Strain Localization and Electrical Resistance Evolution in Ag Nanoflake-Based Conductive Inks under Monotonic and Cyclic Stretching
Flexible hybrid electronics (FHE) devices are an emerging class of electronics devices that are flexible and conformal to non-planar surfaces. Interconnect materials for FHE devices known as conductive inks consist of submicron Ag flakes embedded in polymer binder materials and screen printed on polymer substrates. For these conductors, strain localization plays a dominant role in the electrical resistance increase with uniaxial strain. The current work seeks to investigate the origins of ink strain localization, the important material and structural dimensional factors affecting strain localization, and the relationship between strain localization mechanisms and resistance increase with both monotonic and cyclic uniaxial strain. A secondary research objective is the investigation of key empirical parameters for characterizing ink resistance evolution with cyclic strain in order to model ink resistance evolution with cycling.

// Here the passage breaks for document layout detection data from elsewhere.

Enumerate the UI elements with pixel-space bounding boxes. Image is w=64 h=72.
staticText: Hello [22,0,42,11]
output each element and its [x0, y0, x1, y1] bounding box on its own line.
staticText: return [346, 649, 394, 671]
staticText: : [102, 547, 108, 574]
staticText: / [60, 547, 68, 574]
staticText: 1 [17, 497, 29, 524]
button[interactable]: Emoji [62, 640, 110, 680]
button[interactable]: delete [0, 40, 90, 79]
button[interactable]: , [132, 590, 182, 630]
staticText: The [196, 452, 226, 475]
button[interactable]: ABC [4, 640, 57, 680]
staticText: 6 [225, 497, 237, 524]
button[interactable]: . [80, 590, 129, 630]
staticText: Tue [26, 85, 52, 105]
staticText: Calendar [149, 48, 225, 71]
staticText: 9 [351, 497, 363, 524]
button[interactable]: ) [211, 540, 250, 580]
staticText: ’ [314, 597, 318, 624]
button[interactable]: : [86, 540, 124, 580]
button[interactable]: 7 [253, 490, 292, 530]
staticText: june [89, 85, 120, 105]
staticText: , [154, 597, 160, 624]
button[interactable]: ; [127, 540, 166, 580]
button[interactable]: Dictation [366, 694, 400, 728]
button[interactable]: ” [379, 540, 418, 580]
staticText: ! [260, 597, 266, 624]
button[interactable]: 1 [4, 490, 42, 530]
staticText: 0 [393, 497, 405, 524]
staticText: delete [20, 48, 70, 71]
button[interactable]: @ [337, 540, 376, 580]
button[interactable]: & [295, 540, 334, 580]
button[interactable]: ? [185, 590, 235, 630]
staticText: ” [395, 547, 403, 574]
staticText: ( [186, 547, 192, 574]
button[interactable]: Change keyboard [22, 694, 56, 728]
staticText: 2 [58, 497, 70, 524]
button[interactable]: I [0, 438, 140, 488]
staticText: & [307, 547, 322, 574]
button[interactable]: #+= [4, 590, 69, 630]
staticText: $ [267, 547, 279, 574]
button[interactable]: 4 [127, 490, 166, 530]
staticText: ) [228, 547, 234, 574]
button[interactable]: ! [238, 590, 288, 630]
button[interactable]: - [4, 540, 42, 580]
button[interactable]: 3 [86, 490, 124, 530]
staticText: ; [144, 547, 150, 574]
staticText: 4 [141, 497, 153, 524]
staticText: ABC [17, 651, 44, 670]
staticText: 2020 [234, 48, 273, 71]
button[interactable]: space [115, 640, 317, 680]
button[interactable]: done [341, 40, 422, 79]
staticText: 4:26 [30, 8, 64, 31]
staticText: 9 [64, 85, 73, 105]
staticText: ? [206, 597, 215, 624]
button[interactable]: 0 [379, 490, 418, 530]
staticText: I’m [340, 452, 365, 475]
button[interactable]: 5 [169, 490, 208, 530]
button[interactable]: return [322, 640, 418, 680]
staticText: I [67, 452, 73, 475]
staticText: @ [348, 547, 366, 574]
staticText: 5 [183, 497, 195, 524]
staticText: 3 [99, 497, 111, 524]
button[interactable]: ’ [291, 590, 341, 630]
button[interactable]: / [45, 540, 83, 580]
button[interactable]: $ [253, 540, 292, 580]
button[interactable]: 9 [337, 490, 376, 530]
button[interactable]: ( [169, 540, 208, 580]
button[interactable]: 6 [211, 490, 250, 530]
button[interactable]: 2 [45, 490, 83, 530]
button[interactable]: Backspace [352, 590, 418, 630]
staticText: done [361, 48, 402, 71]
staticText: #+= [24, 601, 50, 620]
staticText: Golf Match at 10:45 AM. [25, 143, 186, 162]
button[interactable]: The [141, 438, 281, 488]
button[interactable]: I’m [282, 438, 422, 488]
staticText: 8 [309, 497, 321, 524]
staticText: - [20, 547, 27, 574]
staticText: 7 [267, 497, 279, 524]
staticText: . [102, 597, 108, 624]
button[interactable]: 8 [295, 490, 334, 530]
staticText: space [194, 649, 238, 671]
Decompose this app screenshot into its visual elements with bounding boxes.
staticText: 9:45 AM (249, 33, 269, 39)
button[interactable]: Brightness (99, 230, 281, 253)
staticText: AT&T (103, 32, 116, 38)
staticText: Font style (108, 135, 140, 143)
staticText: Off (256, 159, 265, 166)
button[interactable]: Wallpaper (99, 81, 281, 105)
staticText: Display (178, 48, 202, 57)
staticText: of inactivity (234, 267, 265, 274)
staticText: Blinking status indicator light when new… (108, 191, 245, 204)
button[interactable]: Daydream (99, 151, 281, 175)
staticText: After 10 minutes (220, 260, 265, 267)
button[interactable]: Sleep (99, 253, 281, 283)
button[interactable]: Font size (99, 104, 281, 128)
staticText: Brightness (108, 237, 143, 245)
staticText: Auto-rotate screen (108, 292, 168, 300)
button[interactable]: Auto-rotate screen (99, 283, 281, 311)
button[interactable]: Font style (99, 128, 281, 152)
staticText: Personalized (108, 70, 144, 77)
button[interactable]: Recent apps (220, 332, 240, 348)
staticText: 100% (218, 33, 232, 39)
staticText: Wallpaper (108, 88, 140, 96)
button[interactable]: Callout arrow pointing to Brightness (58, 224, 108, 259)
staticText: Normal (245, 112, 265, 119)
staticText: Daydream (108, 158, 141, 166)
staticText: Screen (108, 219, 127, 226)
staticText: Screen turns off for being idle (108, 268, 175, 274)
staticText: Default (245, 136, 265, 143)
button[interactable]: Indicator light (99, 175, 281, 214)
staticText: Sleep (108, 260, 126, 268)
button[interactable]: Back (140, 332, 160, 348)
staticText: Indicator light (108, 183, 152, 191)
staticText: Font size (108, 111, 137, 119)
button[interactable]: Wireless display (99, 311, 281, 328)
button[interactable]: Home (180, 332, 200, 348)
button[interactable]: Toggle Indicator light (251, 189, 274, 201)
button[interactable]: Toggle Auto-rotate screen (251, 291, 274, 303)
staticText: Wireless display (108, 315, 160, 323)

The primary method for investigating strain localization was uniaxial stretch testing with synchronous resistance measurement. In particular, experiments with in situ scanning electron microscope (SEM) imaging were used to simultaneously monitor the evolution of strain localization (primarily cracking) and electrical resistance with monotonic or cyclic stretching. Different ink and substrate materials were tested using the in situ SEM technique to observe differences in cracking mechanisms. The in situ images were analyzed using digital image correlation (DIC) to generate strain maps, leading to the numerical modeling of resistance based on crack statistics. Experiments with in situ confocal microscope (CM) imaging were used to help understand the effects of ink trace line width and thickness. Finite element modeling was used to investigate the origins of strain localization, which were hypothesized to be surface roughness and local variations in Ag flake concentration. For the second research objective, a series of cyclic experiments helped identify the key empirical parameters, leading to a model for predicting resistance assuming a constant rate of resistance increase with cycling.